One Savings Bank rises on the back of an improving outlook for buy-to-let
OSB keeps up the growth


  • A £2.5bn increase in new loan business
  • Return-on-equity more than doubled to 19 per cent

A much-improved economic outlook laid the foundations for a memorable half for OSB Group (OSB) as the buy-to-let focused lender benefited from a combination of an in-flow of loan impairment reserves, a reduction in costs and a £2.5bn increase in new loan business, to end the half with a net loan book of £20.4bn. Investors were also cheered by the resumption of dividend payments after a pandemic-induced pause.

It is not hard to see why bigger lenders look with envy at OSB’s performance. With a focus on property hotspots in the Southeast of England, the lender has until now benefited from the buy-to-let boom in the area, along with having a very lean cost base. For instance, the cost-to-income ratio in these results - a key measure of banking performance - was just 28 per cent, down from 31 per cent last time.

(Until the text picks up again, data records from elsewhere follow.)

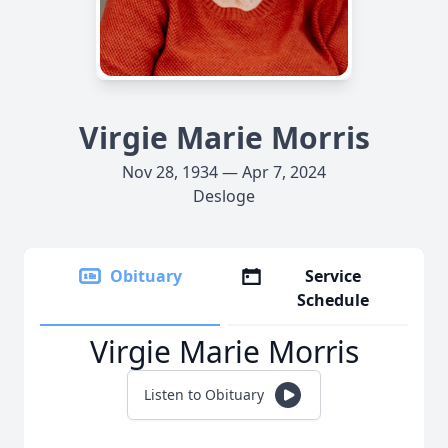
Virgie Marie Morris
Nov 28, 1934 — Apr 7, 2024
Desloge
Obituary
Service
Schedule
Virgie Marie Morris
Listen to Obituary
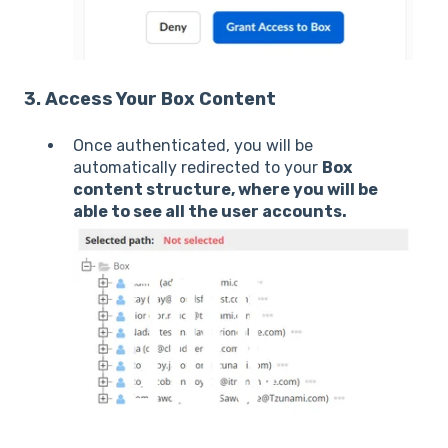
3. Access Your Box Content
Once authenticated, you will be
automatically redirected to your
Box
content structure, where you will be
able to see all the user accounts.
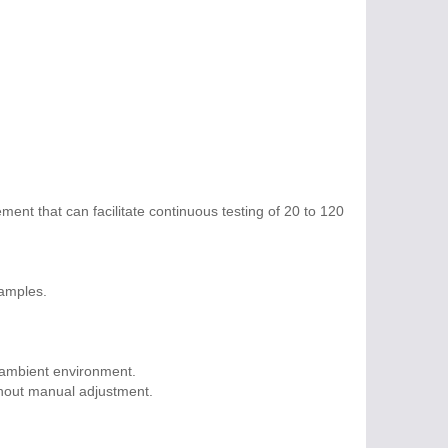
ment that can facilitate continuous testing of 20 to 120
samples.
 ambient environment.
thout manual adjustment.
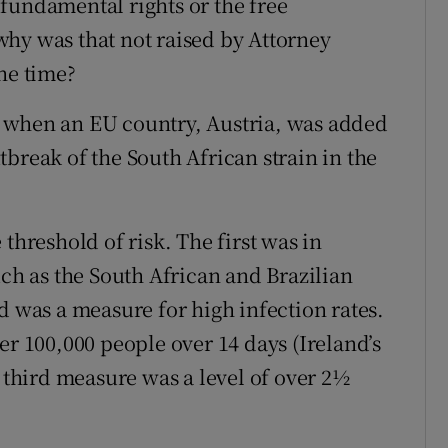
fundamental rights or the free
hy was that not raised by Attorney
he time?
 when an EU country, Austria, was added
break of the South African strain in the
threshold of risk. The first was in
uch as the South African and Brazilian
d was a measure for high infection rates.
er 100,000 people over 14 days (Ireland’s
e third measure was a level of over 2½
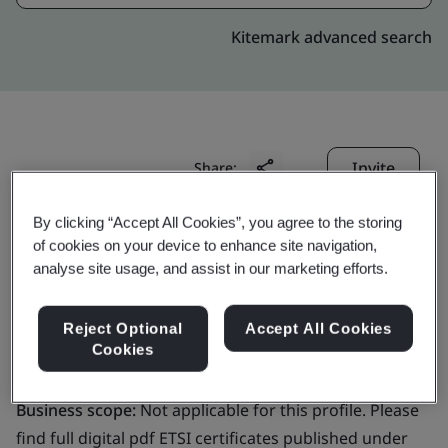
Kitemark advanced search
Invite
Share:
By clicking “Accept All Cookies”, you agree to the storing
of cookies on your device to enhance site navigation,
analyse site usage, and assist in our marketing efforts.
Reject Optional
Accept All Cookies
GlobalSign NV/SA
Cookies
Business scope:
Not applicable for this profile. Please
find full digital pdf ETSI certificates published under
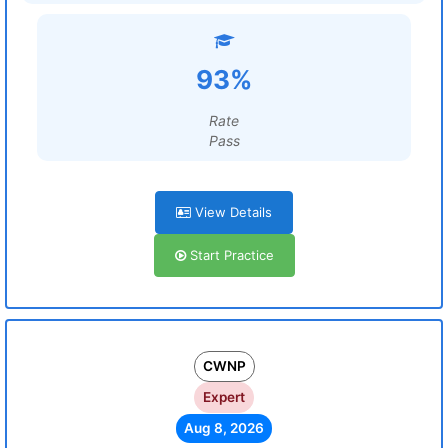
93%
Rate
Pass
View Details
Start Practice
CWNP
Expert
Aug 8, 2026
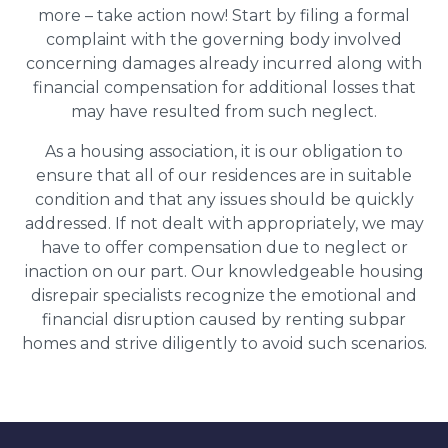
more – take action now! Start by filing a formal
complaint with the governing body involved
concerning damages already incurred along with
financial compensation for additional losses that
may have resulted from such neglect.
As a housing association, it is our obligation to
ensure that all of our residences are in suitable
condition and that any issues should be quickly
addressed. If not dealt with appropriately, we may
have to offer compensation due to neglect or
inaction on our part. Our knowledgeable housing
disrepair specialists recognize the emotional and
financial disruption caused by renting subpar
homes and strive diligently to avoid such scenarios.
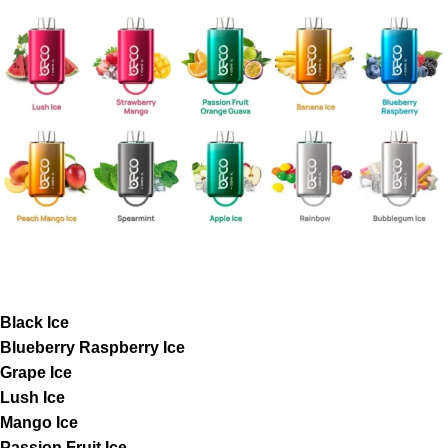
Black Ice
Blueberry Raspberry Ice
Grape Ice
Lush Ice
Mango Ice
Passion Fruit Ice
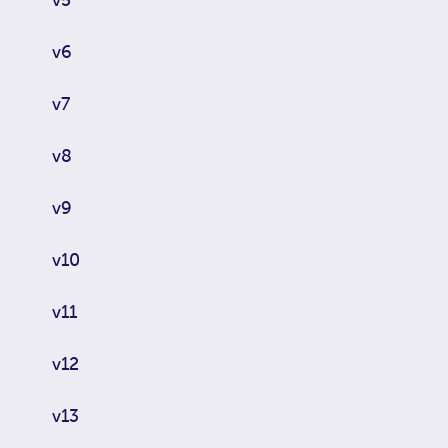
v6
v7
v8
v9
v10
v11
v12
v13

As an illustration of the difference, a big high street bank would typically struggle to get its cost ratio below 70 per cent. In the end, the result was that return-on-equity more than doubled to 19 per cent. A further measure of stability is that the two loan books owned by the combined company (OSB and CCFS) showed arrears of only 1.3 per cent and 0.5 per cent, respectively.

It cannot be a coincidence that Lloyds (LLOY) is looking seriously at financing its own expansion into the buy-to-let market, with reports that it wishes to become its own large private landlord. It may do better to look at OSB’s model for success, achieved with traditional lending methods. Trading at a forward PE of 7 for 2022, OSB looks a much better value niche than its bigger brethren. Hold.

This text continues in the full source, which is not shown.